The Velvet Feet

By Ross Gallun

Originally appearing in Planet Comics issue #63 in 1949.


I should have known better, of course! I'm not exactly an amateur at these matters, and my scientific reputation is a sound one, founded on solid achievement in the field of bio-physics. But even the best of us blunder at times. And, after all, there's one thing you must say for me after reading this—when I make a mistake I don't indulge in half measures. I go all the way. Even to the brink of death! 

It happened on a Thursday afternoon. Catherine had been working with me in the lab, and we were discussing, in general terms, the possible success or failure of my current experiment. 

Catherine said: "Imagine—the great Harry Cawthorne stumped! I can hardly believe it." 

She can be a sweet girl at times, can Catherine, but there are other times when she gets on the nerves. This was one of those times. She was needling me because, up until now, I had failed dismally in my efforts to find a formula which would cause shrinkage of the basic micro-cell in living tissue. Already I had solved the problem of expanding the same cells and had produced a form of giantism in animals and plants. I could, had I wanted, have also produced the same results with human beings, but I will never, knowingly, tamper so with the bodies of men and women. Now, reading the foregoing line, I have to laugh a little bitterly. It reflects, but how ironically, how I felt about matters before it happened. 

As I say, I had been trying to shrink the basic cells, and to bring about a dwarf species of plants and animals. Over three hundred experiments and still failure. It is small wonder, then, that her remarks rankled Scientists, in spite of their reputations for calm and stolidity, can sometimes be as giddy as opera singers. I blew up. 

"Shut that mouth of yours," I told her. "I'm running things in this lab. You're here to assist me, that's all! When I want any of your cheap advice I'll ask you for it. Now get back to work—we don't stop tonight until this culture is completed." 

Catherine stared at me. She flushed until her face was a beet red. "I'm sorry, Harry. I didn't mean to..." 

The rage was still burning in me. Rage, actually, at myself. I would have struck her had I dared. Instead, in my anger, "I kicked the cat! Poor old Tom, who at the moment was rubbing his arched back against my leg! 

Tom sailed across the floor like a furry kite. I had kicked hard. When he stopped skidding he spat at me, every hair on end, and then ran to hide beneath a table. 

"Harry!" Catherine was angry now. "You're acting like a spoiled school boy. The idea-kicking a cat, a pet, because your old experiment isn't panning out. You should be ashamed of yourself!" 

I was ashamed. My anger left me as swiftly as it had come. I picked up the open test tube on which I had been working and handed it across the table to her. It must have happened then, I've already admitted that I should have known better than to handle the stuff so carelessly, but I was nervous over having made such a fool of myself, and I didn't notice the open glass of water standing on the table. One drop, which would have been more than enough, of the culture must have fallen from the side of the test tube. Must have fallen into the glass of water. And neither of us noticed it! 

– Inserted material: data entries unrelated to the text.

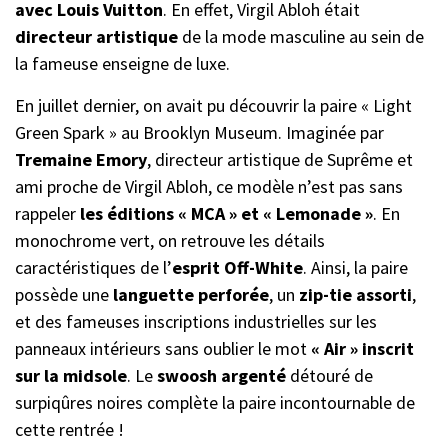
avec Louis Vuitton
. En effet, Virgil Abloh était
directeur artistique
de la mode masculine au sein de
la fameuse enseigne de luxe.
En juillet dernier, on avait pu découvrir la paire « Light
Green Spark » au Brooklyn Museum. Imaginée par
Tremaine Emory
, directeur artistique de Suprême et
ami proche de Virgil Abloh, ce modèle n’est pas sans
rappeler
les éditions « MCA » et « Lemonade »
. En
monochrome vert, on retrouve les détails
caractéristiques de l’
esprit Off-White
. Ainsi, la paire
possède une
languette perforée
, un
zip-tie assorti
,
et des fameuses inscriptions industrielles sur les
panneaux intérieurs sans oublier le mot
« Air » inscrit
sur la midsole
. Le
swoosh argenté
détouré de
surpiqûres noires complète la paire incontournable de
cette rentrée !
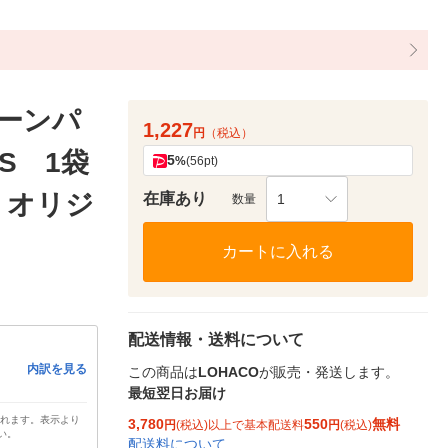
ーンパ
1,227
円
（税込）
S 1袋
5
%
(56pt)
 オリジ
在庫あり
1
数量
カートに入れる
配送情報・送料について
内訳を見る
この商品は
LOHACO
が販売・発送します。
最短翌日お届け
されます。表示より
3,780
550
無料
円
(税込)以上で基本配送料
円
(税込)
い。
配送料について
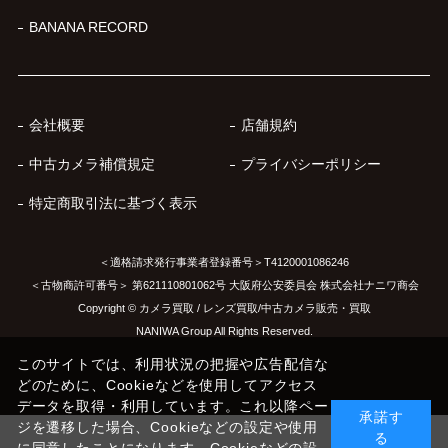
BANANA RECORD
会社概要
店舗規約
中古カメラ補償規定
プライバシーポリシー
特定商取引法に基づく表示
＜適格請求発行事業者登録番号＞T4120001086246
＜古物商許可番号＞ 第621110801062号 大阪府公安委員会 株式会社ナニワ商会
Copyright © カメラ買取 / レンズ買取/中古カメラ販売・買取
NANIWA Group All Rights Reserved.
このサイトでは、利用状況の把握や広告配信な
どのために、Cookieなどを使用してアクセス
データを取得・利用しています。これ以降ペー
承諾す
ジを遷移した場合、Cookieなどの設定や使用
る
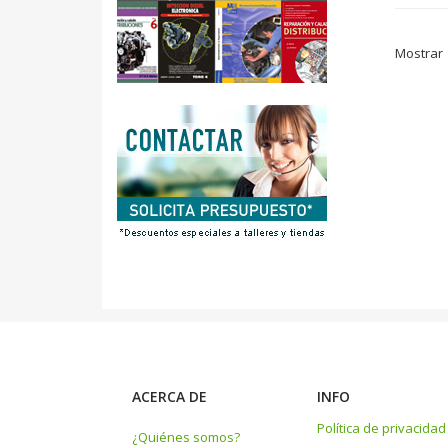
Mostrar
ACERCA DE
INFO
Política de privacidad
¿Quiénes somos?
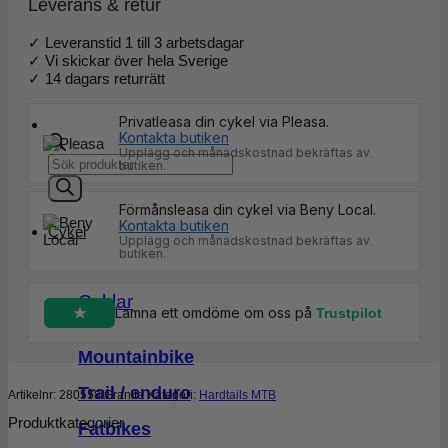
Leverans & retur
✓ Leveranstid 1 till 3 arbetsdagar
✓ Vi skickar över hela Sverige
✓ 14 dagars returrätt
Privatleasa din cykel via Pleasa.
Kontakta butiken
Upplägg och månadskostnad bekräftas av
Products
butiken.
search
Förmånsleasa din cykel via Beny Local.
Kontakta butiken
Cykel
Upplägg och månadskostnad bekräftas av
butiken.
Cyklar
Lämna ett omdöme om oss på
Trustpilot
Mountainbike
Trail / enduro
Artikelnr:
280558/Granite
Kategori:
Hardtails MTB
Produktkategorier
Fatbikes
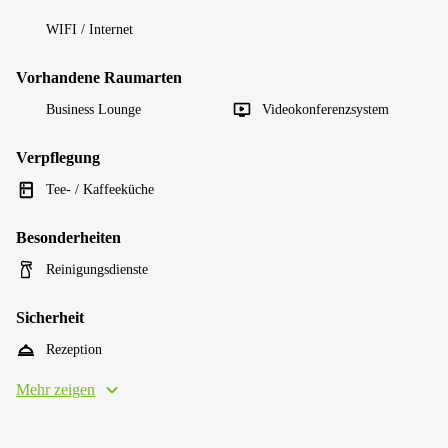
WIFI / Internet
Vorhandene Raumarten
Business Lounge
Videokonferenzsystem
Verpflegung
Tee- / Kaffeeküche
Besonderheiten
Reinigungsdienste
Sicherheit
Rezeption
Mehr zeigen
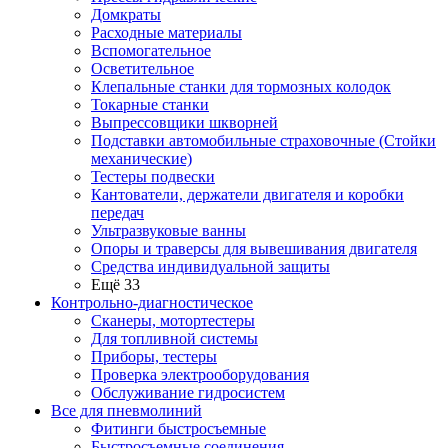
Домкраты
Расходные материалы
Вспомогательное
Осветительное
Клепальные станки для тормозных колодок
Токарные станки
Выпрессовщики шкворней
Подставки автомобильные страховочные (Стойки
механические)
Тестеры подвески
Кантователи, держатели двигателя и коробки
передач
Ультразвуковые ванны
Опоры и траверсы для вывешивания двигателя
Средства индивидуальной защиты
Ещё 33
Контрольно-диагностическое
Сканеры, мотортестеры
Для топливной системы
Приборы, тестеры
Проверка электрооборудования
Обслуживание гидросистем
Все для пневмолиний
Фитинги быстросъемные
Быстросъемные соединения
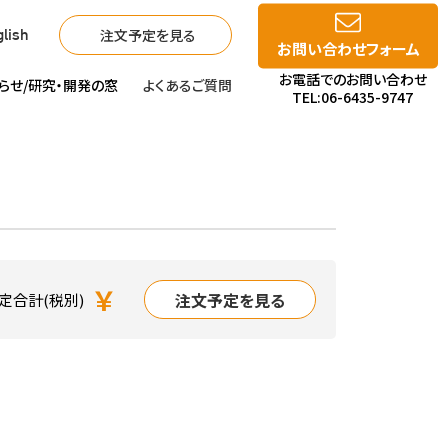
注文予定を見る
lish
お問い合わせフォーム
お電話でのお問い合わせ
らせ/
研究・開発の窓
よくあるご質問
TEL:06-6435-9747
￥
注文予定を見る
定合計(税別)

I told Catherine I was sorry for acting such a fool. "Wait till I feed the mice and lock them up, then we'll quit for the day," I said. "Maybe go out and get something to eat. I guess I owe you a steak. Guess I owe Tom something, too. I'll bring the old fellow some liter tomorrow when I come.” 

All this time I was busy gathering up the white mice from the glassed cage on the table, and putting them back into their regular cages on the walls. Of Tom there was no sign, and I suspected him of sulking beneath the table and awaiting a chance to claw me in revenge. I could not know, then, that It would happen in a very few minutes. 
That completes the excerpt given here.